Big Data / Systems / Cloud / AI : February 2017

Tuesday, February 21, 2017

Speed up FileOutputCommitter

If Job generates many files to commit then the commitJob method call at the end of the job can take minutes or hours depending on number of mapper and reducer in the job. This is a performance regression from MR1, as in MR1 the tasks commit directly to the final output directory as they were completing and commitJob had very little to do. In Yarn (Hadoop 2.x), the commit is single-threaded and waits until all tasks have completed before commencing which can cause huge delay in job finishing successfully even though all Map and Reduce tasks have finished.

Below Jira has details of the problem and hence community came with new algorithm to overcome this performance issue.

https://issues.apache.org/jira/browse/MAPREDUCE-4815

In algorithm version 1:

1. commitTask will rename directory

$joboutput/_temporary/$appAttemptID/_temporary/$taskAttemptID/ to $joboutput/_temporary/$appAttemptID/$taskID/

2. recoverTask will also do a rename

$joboutput/_temporary/$appAttemptID/$taskID/ to $joboutput/_temporary/($appAttemptID + 1)/$taskID/

3. commitJob will merge every task output file ---> This does nothing but re-arranging and copying the output to joboutput Dir ( So job is not Success unless this stage is done)

$joboutput/_temporary/$appAttemptID/$taskID/ to $joboutput/, then it will delete $joboutput/_temporary/ and write $joboutput/_SUCCESS

So if a job generates many files then the commitJob method call at the end of the job can take Hrs. The commit is single-threaded and has to waits until all tasks have completed before commencing. Algorithm version 2 will change the behavior and make it more efficient.

In algorithm version 2:

1. commitTask will rename all files in $joboutput/_temporary/$appAttemptID/_temporary/$taskAttemptID/ to $joboutput/

2. recoverTask actually doesn't require to do anything

3 commitJob can simply delete $joboutput/_temporary and write $joboutput/_SUCCESS This algorithm will reduce the output commit time for large jobs by having the tasks commit directly to the final output directory as they were completing and commitJob had very little to do.

Implementing :

To enable the new algorithm, set to 2 in the mapred-site.xml on all the nodes or during job submission use

-Dmapreduce.fileoutputcommitter.algorithm.version=2 .

Verify :

We can verify job is using Algorithm 1 or 2 from AM container logs as below.

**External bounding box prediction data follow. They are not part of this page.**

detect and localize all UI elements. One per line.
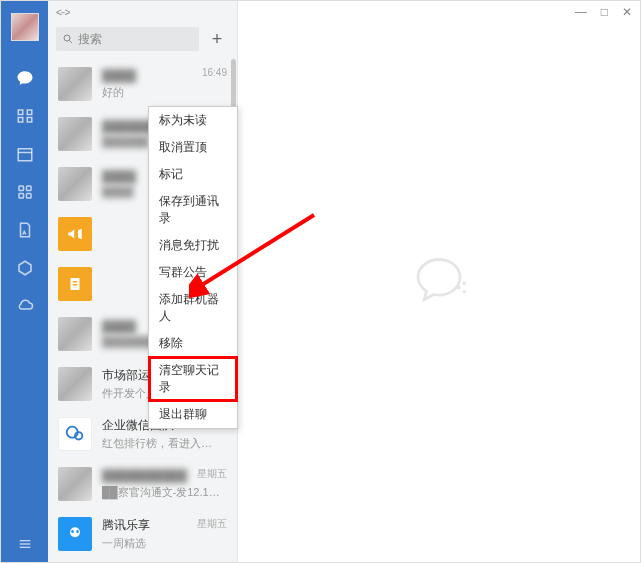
svg-point-17	[64, 35, 70, 41]
ctx-item-4[interactable]: 消息免打扰	[149, 232, 237, 259]
minimize-button[interactable]: —	[575, 5, 587, 19]
svg-point-28	[457, 285, 461, 289]
window-controls: — □ ✕	[575, 5, 632, 19]
context-menu: 标为未读取消置顶标记保存到通讯录消息免打扰写群公告添加群机器人移除清空聊天记录退…	[148, 106, 238, 429]
svg-line-18	[70, 41, 73, 44]
svg-point-26	[76, 530, 79, 533]
svg-rect-4	[18, 149, 32, 161]
svg-rect-12	[26, 194, 31, 199]
chat-avatar	[58, 117, 92, 151]
chat-avatar	[58, 317, 92, 351]
nav-docs-icon[interactable]	[1, 211, 48, 249]
ctx-item-7[interactable]: 移除	[149, 330, 237, 357]
list-header: <··>	[48, 1, 237, 23]
nav-apps-icon[interactable]	[1, 173, 48, 211]
left-sidebar	[1, 1, 48, 562]
close-button[interactable]: ✕	[622, 5, 632, 19]
ctx-item-6[interactable]: 添加群机器人	[149, 286, 237, 330]
nav-workbench-icon[interactable]	[1, 249, 48, 287]
chat-avatar	[58, 267, 92, 301]
chat-preview: 一周精选	[102, 536, 227, 551]
chat-avatar	[58, 67, 92, 101]
chat-avatar	[58, 517, 92, 551]
chat-avatar	[58, 217, 92, 251]
add-button[interactable]: +	[205, 27, 229, 51]
ctx-item-3[interactable]: 保存到通讯录	[149, 188, 237, 232]
ctx-item-1[interactable]: 取消置顶	[149, 134, 237, 161]
svg-rect-0	[18, 110, 23, 115]
nav-calendar-icon[interactable]	[1, 135, 48, 173]
nav-chat-icon[interactable]	[1, 59, 48, 97]
ctx-item-0[interactable]: 标为未读	[149, 107, 237, 134]
menu-toggle-icon[interactable]	[1, 536, 48, 552]
svg-rect-10	[26, 186, 31, 191]
search-input[interactable]: 搜索	[56, 27, 199, 51]
chat-time: 星期五	[197, 467, 227, 481]
chat-preview: ██察官沟通文-发12.1…	[102, 485, 227, 500]
search-placeholder: 搜索	[78, 31, 102, 48]
nav-contacts-icon[interactable]	[1, 97, 48, 135]
chat-item[interactable]: 审批你的用章申请（不外…星期四	[48, 559, 237, 562]
svg-rect-9	[19, 186, 24, 191]
more-dots-icon[interactable]: <··>	[56, 7, 69, 18]
search-icon	[62, 33, 74, 45]
empty-logo-icon	[404, 245, 474, 318]
chat-preview: 红包排行榜，看进入…	[102, 436, 227, 451]
user-avatar[interactable]	[11, 13, 39, 41]
chat-avatar	[58, 367, 92, 401]
main-panel: — □ ✕	[238, 1, 640, 562]
svg-rect-2	[18, 118, 23, 123]
maximize-button[interactable]: □	[601, 5, 608, 19]
svg-point-29	[462, 281, 466, 285]
svg-point-30	[462, 289, 466, 293]
ctx-item-2[interactable]: 标记	[149, 161, 237, 188]
chat-avatar	[58, 467, 92, 501]
chat-time: 星期五	[197, 517, 227, 531]
nav-cloud-icon[interactable]	[1, 287, 48, 325]
ctx-item-8[interactable]: 清空聊天记录	[149, 357, 237, 401]
svg-marker-13	[19, 261, 31, 275]
chat-item[interactable]: 腾讯乐享一周精选星期五	[48, 509, 237, 559]
search-row: 搜索 +	[48, 23, 237, 59]
ctx-item-5[interactable]: 写群公告	[149, 259, 237, 286]
chat-preview: 好的	[102, 85, 227, 100]
chat-time: 16:49	[202, 67, 227, 78]
svg-rect-3	[27, 118, 32, 123]
chat-item[interactable]: ████好的16:49	[48, 59, 237, 109]
chat-avatar	[58, 167, 92, 201]
svg-rect-11	[19, 194, 24, 199]
chat-item[interactable]: ████████████察官沟通文-发12.1…星期五	[48, 459, 237, 509]
chat-avatar	[58, 417, 92, 451]
ctx-item-9[interactable]: 退出群聊	[149, 401, 237, 428]
svg-rect-1	[27, 110, 32, 115]
svg-point-25	[71, 530, 74, 533]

2017-02-14 00:46:06,817 INFO [main] org.apache.hadoop.mapreduce.lib.output.FileOutputCommitter: File Output Committer Algorithm version is 1

Saturday, February 18, 2017

Procedure to remove Data nodes

Use the following procedure to remove a node and uninstall the MapR software from the cluster .

Note : - If the node you are decommissioning runs a critical service such as CLDB or ZooKeeper please stop since this doc only accounts for Data nodes i.e Fileserver/Nodemanager.

1) Yarn Containers :

First remove the node from the Label for no new task attempts to be scheduled on this node.

ps -ef | grep container ( wait for the output to be zero i.e all existing container finish execution)

2) Decommission the node :

Complete the following steps to decommission a node i.e drain data out from the node:

Drain the data by moving the node to the /decommissioned physical topology. All the data on a node in the /decommissioned topology is migrated to volumes topology i.e nodes part of respective volume topo.

Run the following command to check if a given volume is present on the node:

maprcli dump volumenodes -volumename <volume> -json | grep <ip>

Note: Run this command for each non-local volume in your cluster to verify that the node being decommissioned is not storing any volume data. Alternatively you can also see from MCS id MFS disks occupying no space.

3) Node Removal : Removing the node from CLDB list .

Note :- Only after Node is completely decommissioned continue next steps .

1. Stop warden on the decommissioned : service maps-warden stop
2. Remove any local volumes on the node eg mapr.node9.maprlab.local.local.mapred.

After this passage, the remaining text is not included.